Siegel v. Secretary of State

Per Curiam.

In his complaint filed in circuit court on April 21, 1969, the plaintiff stated that in February 1968 he was ordered by defendants Hare and Savala to appear for re-examination pursuant to § 320a of the Michigan Vehicle Code, MCLA § 257.320a (Stat Ann 1970 Cum Supp § 9.2020[1]). Pursuant to that order, the plaintiff appeared before defendant Sevald with his father, an attorney, as his legal counsel. At the conclusion of that hearing, the plaintiff was ordered to enroll in and attend a duly-licensed driver-training course. The plaintiff complied with the order.

The plaintiff further alleged that since the 1968 hearing he had not violated the Michigan Vehicle Code and that the date of his last violation was February 1, 1968, before the 1968 hearing.

The plaintiff was ordered by defendants Hare and Savala to appear for another re-examination hear*191ing pursuant to § 320 of the Michigan Vehicle Code, MCLA § 257.320 (Stat Ann 1970 Cum Supp § 9.2020). The hearing was again before defendant Sevald with the plaintiff appearing with his father as legal counsel. At the conclusion of the hearing on April 1, 1969, the plaintiff’s license was suspended for two months.

The plaintiff appealed the suspension to the License Appeal Board which held a hearing on April 10, 1969. At the conclusion of the hearing, the board approved a restricted license permitting the plaintiff to drive to and from work and in connection with his employment as a social worker, but it did not permit any pleasure driving.

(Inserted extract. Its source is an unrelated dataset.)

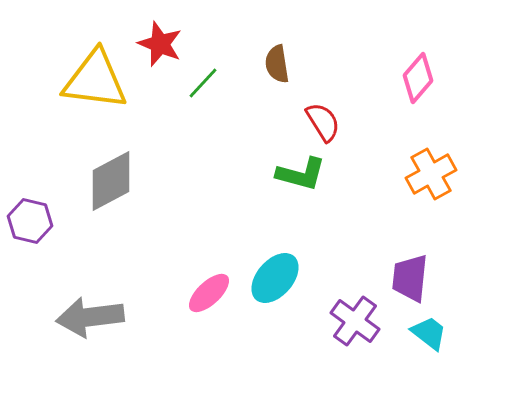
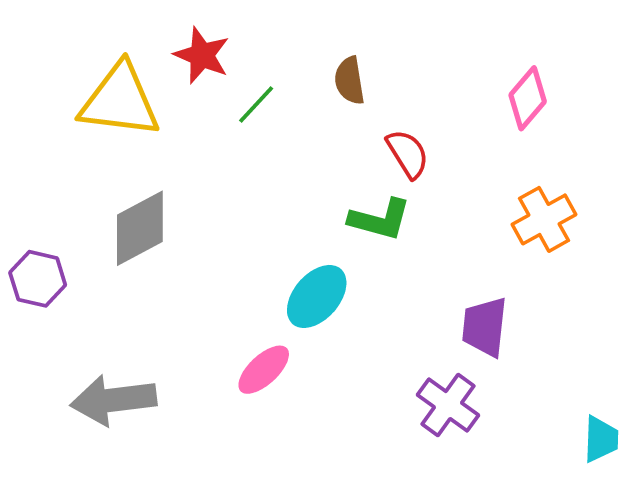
cyan ellipse: (275, 278) -> (317, 296), moved
purple trapezoid: (410, 278) -> (485, 327), moved
cyan trapezoid: (429, 333) -> (601, 439), moved, turned 54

The restricted license was to last through June 9, 1969.

The plaintiff prayed for a judgment declaring the 1969 re-examination proceeding and suspension and the subsequent actions of the defendants illegal; for court orders expunging the records of the defendants relating to the 1969 re-examination proceedings and suspension and the subsequent proceedings before, and orders of, the License Appeal Board; and for other relief to which he was entitled in equity and good conscience.

There was lack of agreement as to whether the plaintiff told Sevald at the 1968 re-examination hearing about all of his outstanding tickets. The plaintiff claimed that he did and Sevald stated that he did not.

The defendants’ records show that when the plaintiff was referred for re-examination on January 8, 1968 he had 14 points for Michigan Vehicle Code violations. A later record shows that the plaintiff was convicted on January 5, 1968 of disobeying a red traffic signal, on January 19, 1968 of speeding at 40 mph in a 20 mph zone, and on March 27, 1968 of speeding at 41 mph in a 25 mph zone. These *192three convictions added seven more points to the plaintiff’s record for a grand total of 24 points.

This case is before us on appeal of right from an order denying the plaintiff’s motion for a rehearing on the order granting the defendants’ motion for summary judgment.

The trial judge in her written opinion denying the plaintiff’s motion for a rehearing stated that with regard to the request for orders expunging records of the Secretary of State, she was without jurisdiction since the Secretary of State was a state officer. She stated further that to the extent that the plaintiff sought relief under MCLA § 257.323 (Stat Ann 1968 Rev § 9.2023), the question was moot because the plaintiff had sought no stay as provided in MCLA § 257.323a (Stat Ann 1970 Cum Supp § 9.2023 [1]), the period of time provided in the restricted license had expired, and the plaintiff had been restored his full license. Additionally, the trial judge found that the plaintiff was not entitled to a declaratory judgment because there was not at the time a justiciable controversy between the plaintiff and the defendants.

We find no error in the trial judge’s decision. GCR 1963, 714.1 states that all actions for mandamus against a state officer shall be brought in the Court of Appeals. GCR 1963, 521.1 states that in a case of actual controversy within its jurisdiction, any circuit court of this state may declare the rights and other legal relations of any interested parties seeking a declaratory judgment. Further, the granting of a declaratory judgment is within the discretion of the court and we find no abuse of that discretion.

Affirmed, with costs to the defendants.